Nell’era della ‘comunicazione globale’ che impone al globo una sola cultura tra le tante meravigliose che esso aveva in sé generato, quella dell’occidente vittorioso per meriti bellico-tecnologici, il Personaggio è strategico. Reso oggetto di culto di massa, gli è affidata ancora oggi l’efficacia del “confronto” democratico. L’idolatria del Personaggio genera uno ‘stato d’eccezione’ vivente con cui è impossibile identificarsi, se non narcisisticamente, impedendo quei processi interiori di autoaccettazione, autoironia e autocritica vitali nella costruzione di un organismo sociale sano […], scrive Monica Ferrando in un dialogo con lo psicanalista Sarantis Thanopulos sul blog di quest’ultimo.
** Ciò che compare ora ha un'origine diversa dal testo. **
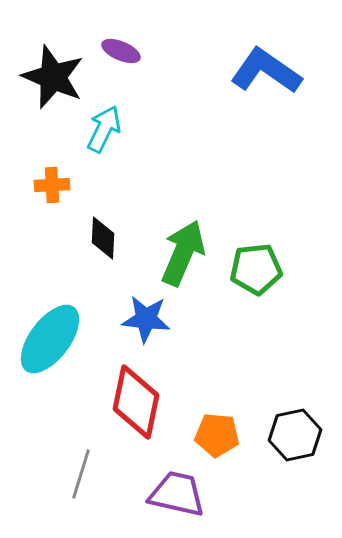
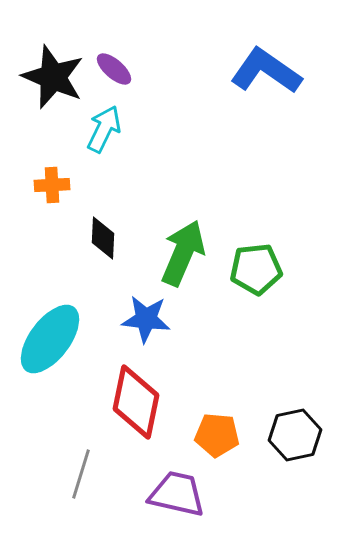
purple ellipse: moved 7 px left, 18 px down; rotated 18 degrees clockwise
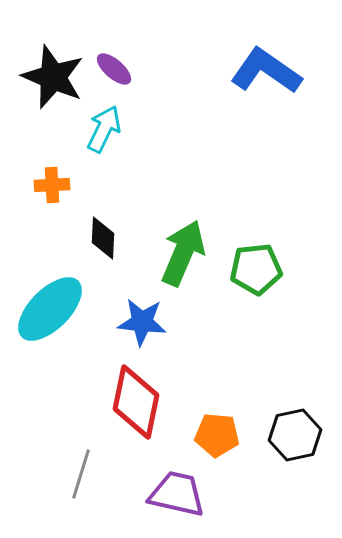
blue star: moved 4 px left, 3 px down
cyan ellipse: moved 30 px up; rotated 8 degrees clockwise
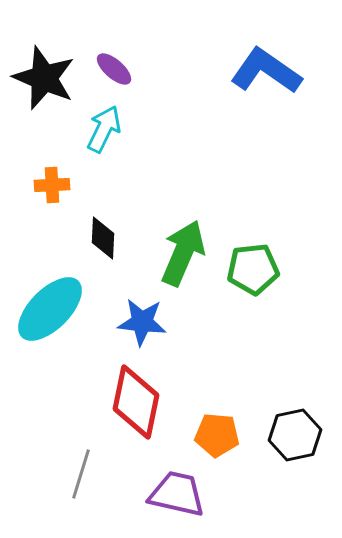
black star: moved 9 px left, 1 px down
green pentagon: moved 3 px left
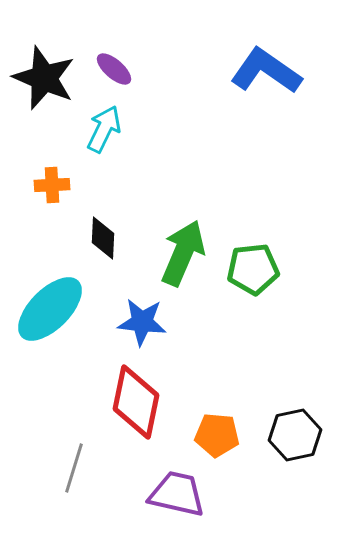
gray line: moved 7 px left, 6 px up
Il Personaggio sta assorbendo la ‘persona’, l’equilibrio instabile, ma generativo, tra il nostro modo intimo, particolare di essere nel mondo e la maschera del nostro ruolo sociale, l’apparire nello spazio strutturato dal linguaggio. Abolisce la distinzione tra  pubblico e privato, tra  soggettivo e oggettivo e tra simbolo e cosa simboleggiata. È un ‘idolo’: parvenza, simulacro, fantasma. La sua adorazione lo costituisce come ‘eccezione alla vita’, replica Sarantis Thanopulos.

 Se poi è morto nulla può arrivare a disdire questa consacrazione!
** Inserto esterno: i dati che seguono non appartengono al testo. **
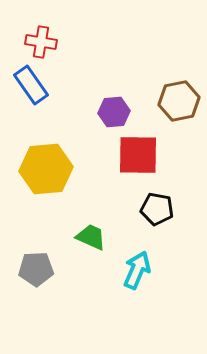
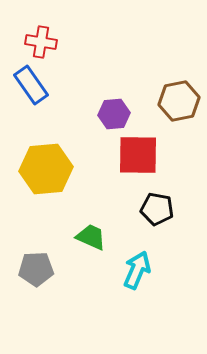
purple hexagon: moved 2 px down
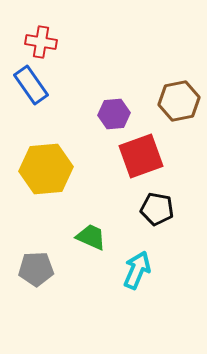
red square: moved 3 px right, 1 px down; rotated 21 degrees counterclockwise
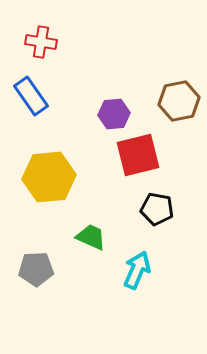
blue rectangle: moved 11 px down
red square: moved 3 px left, 1 px up; rotated 6 degrees clockwise
yellow hexagon: moved 3 px right, 8 px down
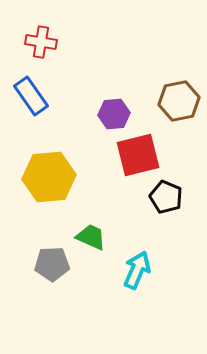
black pentagon: moved 9 px right, 12 px up; rotated 12 degrees clockwise
gray pentagon: moved 16 px right, 5 px up
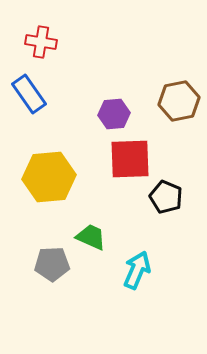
blue rectangle: moved 2 px left, 2 px up
red square: moved 8 px left, 4 px down; rotated 12 degrees clockwise
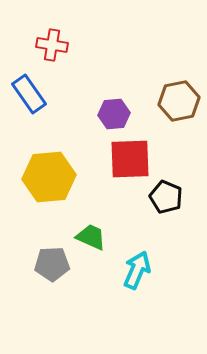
red cross: moved 11 px right, 3 px down
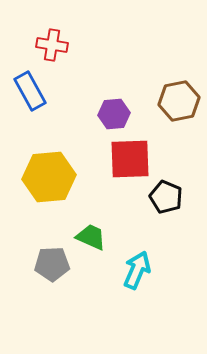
blue rectangle: moved 1 px right, 3 px up; rotated 6 degrees clockwise
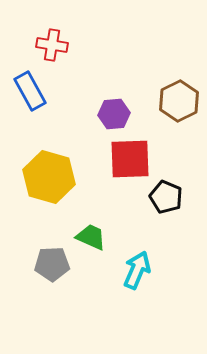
brown hexagon: rotated 15 degrees counterclockwise
yellow hexagon: rotated 21 degrees clockwise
Una strada molto insidiosa questa dell’idolatria postuma che apre la strada alla riscrittura della Storia, alla rivalutazione di quella umanità che si riscatta solo post mortem. Un’operazione che piace molto ai grandi manipolatori che gestiscono i media, i quali ci infarciscono di commemorazioni, siano esse di calciatori, papi o regine o defunti supposti patrioti, condendoci con le storie dei personaggi al solo fine di distogliere l’attenzione dalle persone, vive, reali, meno affettuose, geniali, solari, brave, buone e belle ma bisognose della comprensione della comunità. Quei poveri nascosti sporchi, brutti e cattivi, quei bambini nati dalla parte sbagliata del mondo, quelle donne nascoste e disumanizzate sotto i veli, quei giovani che reclamano libertà, quegli indigeni privati delle loro terre. Per quelle morti silenziose, nascoste, quotidiane, sbagliate, ingiuste vorrei vedere le masse scendere in piazza e compiere viaggi stancanti e costosi, per unirsi in un unico afflato di fratellanza. Troppo facile idolatrare i personaggi!